Read: The rest of the world is lapping the U.S. in the EV race
U.S. used EV sales have been low but steadily increasing, and the market is poised to surge. And for good reason: An analysis by Recurrent found that the average used EV in the U.S. is a year newer and has 30,000 fewer miles driven than a used gasoline car at the same price.
In addition to EVs, sales of rooftop solar panels and heat pumps in many countries are on the rise as homeowners look for ways to reduce their exposure to volatile fossil fuel prices.
What does it all mean for the climate?
The conflict itself created about 5 million tons of carbon dioxide pollution in its first two weeks, according to an analysis by the Climate & Community Institute, mostly from the destruction and burning of buildings and fuel facilities. That’s just over 0.01% of global emissions from fossil fuels in 2025. But militaries are a significant contributor to global warming. A 2022 report by the Conflict and Environment Observatory estimated that militaries around the world account for around 2.7 billion tons per year, or 5.5% of global carbon dioxide pollution.
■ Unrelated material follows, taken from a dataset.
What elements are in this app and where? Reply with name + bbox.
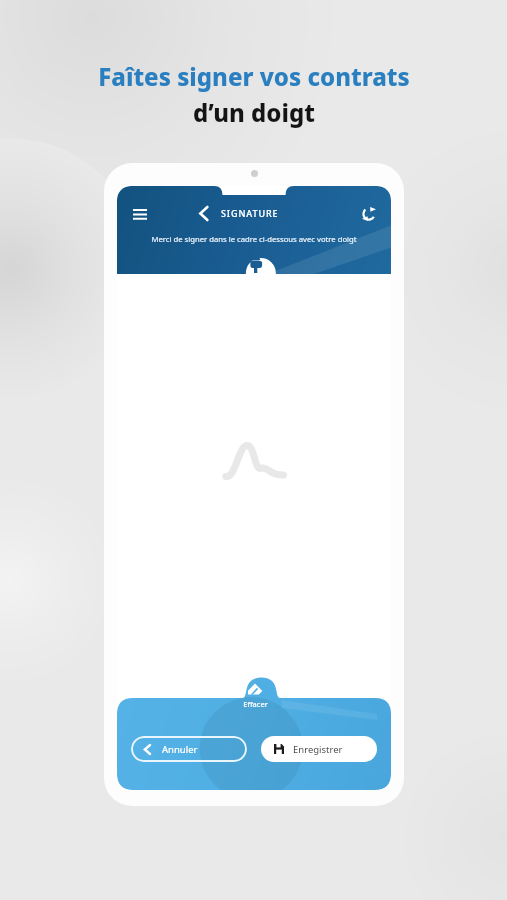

Meanwhile, recent global fossil fuel market disruptions have motivated countries around the world to shore up domestic energy production. That can be a boon for solar and wind farms, nuclear and geothermal power, and also coal, at least in the short-term.
“You are already seeing things like countries relaxing emissions rules to allow for more coal generation (gas-to-coal switching), for example, in Japan, which is heavily reliant on liquefied natural gas, after just a few weeks of the current situation,” Orvis said. “In the near term, expect to see an increase in coal consumption this year, driven by higher gas prices and limited availability of gas.”
But coal remains a relatively expensive option, “so while this provides some insurance against price swings for gas, it does not unlock the same level of financial security that transitioning to clean [energy] offers,” Orvis added.
The conflict will have an inflationary effect, to which central banks often respond by raising interest rates, which will make it more expensive to build new solar and wind farms. But fossil-fueled competition is expected to remain even more expensive and unappealing.
“Higher interest rates will raise capital costs, and diversification takes time, but energy security concerns will ultimately strengthen the pull toward renewables and nuclear,” Alvik wrote.